Activity:
Copy out each line of the data holding "Belgrade".

Provided data:
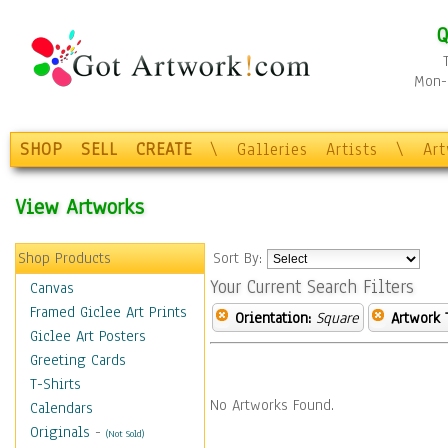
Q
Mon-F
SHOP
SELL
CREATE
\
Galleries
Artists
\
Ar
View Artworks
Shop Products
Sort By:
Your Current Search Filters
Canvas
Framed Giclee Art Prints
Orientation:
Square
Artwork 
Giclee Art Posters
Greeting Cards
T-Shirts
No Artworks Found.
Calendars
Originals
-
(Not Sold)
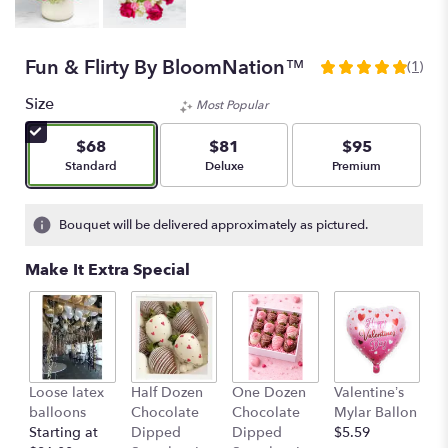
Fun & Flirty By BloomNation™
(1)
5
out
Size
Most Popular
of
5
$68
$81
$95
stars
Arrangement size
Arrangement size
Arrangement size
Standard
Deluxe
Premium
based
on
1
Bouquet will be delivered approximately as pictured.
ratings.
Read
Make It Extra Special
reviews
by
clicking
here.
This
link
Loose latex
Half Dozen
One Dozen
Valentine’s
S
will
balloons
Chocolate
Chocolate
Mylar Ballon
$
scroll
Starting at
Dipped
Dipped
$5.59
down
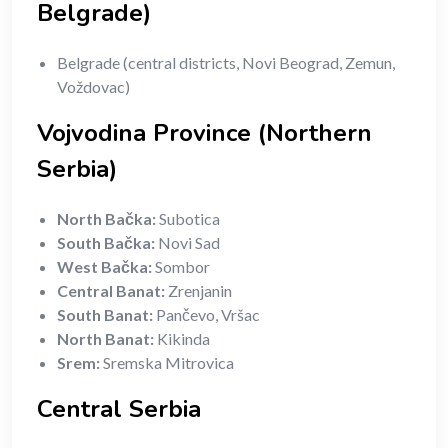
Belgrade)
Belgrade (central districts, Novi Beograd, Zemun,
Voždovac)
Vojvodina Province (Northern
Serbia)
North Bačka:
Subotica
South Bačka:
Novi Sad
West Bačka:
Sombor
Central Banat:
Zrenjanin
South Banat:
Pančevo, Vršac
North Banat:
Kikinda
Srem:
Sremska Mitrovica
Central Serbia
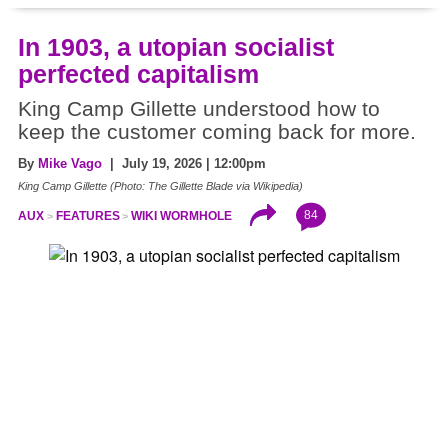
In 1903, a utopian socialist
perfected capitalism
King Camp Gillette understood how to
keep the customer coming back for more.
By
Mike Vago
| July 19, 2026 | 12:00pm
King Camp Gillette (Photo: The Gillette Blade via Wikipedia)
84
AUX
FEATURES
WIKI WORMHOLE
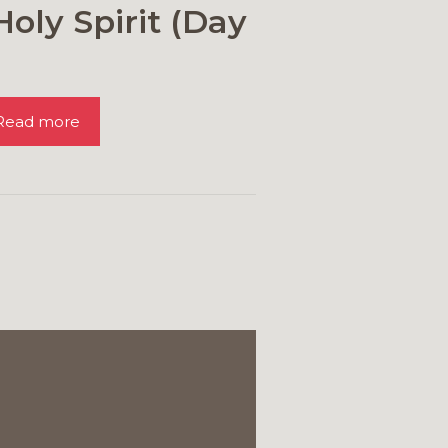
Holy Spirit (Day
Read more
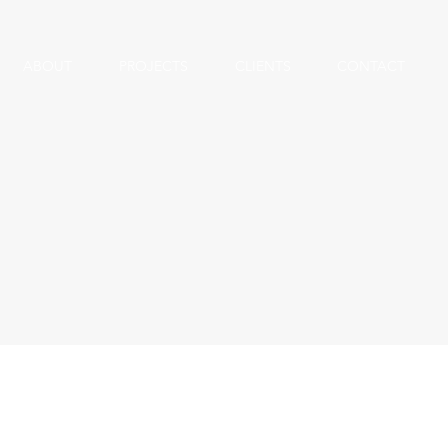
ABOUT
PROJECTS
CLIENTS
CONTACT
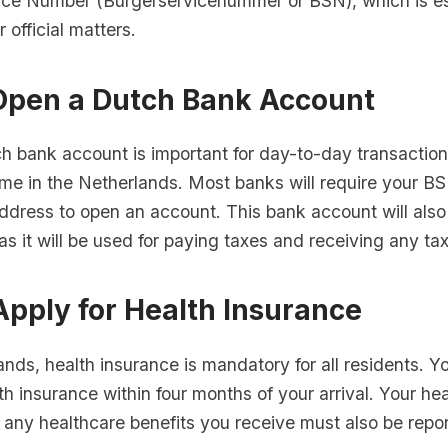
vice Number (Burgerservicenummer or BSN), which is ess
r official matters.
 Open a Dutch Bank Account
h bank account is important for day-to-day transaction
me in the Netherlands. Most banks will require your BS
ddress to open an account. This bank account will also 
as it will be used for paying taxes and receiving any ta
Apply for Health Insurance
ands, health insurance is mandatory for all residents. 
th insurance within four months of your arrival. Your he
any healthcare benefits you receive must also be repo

Result of this exercise:
Belgrade)
Belgrade (central districts, Novi Beograd, Zemun,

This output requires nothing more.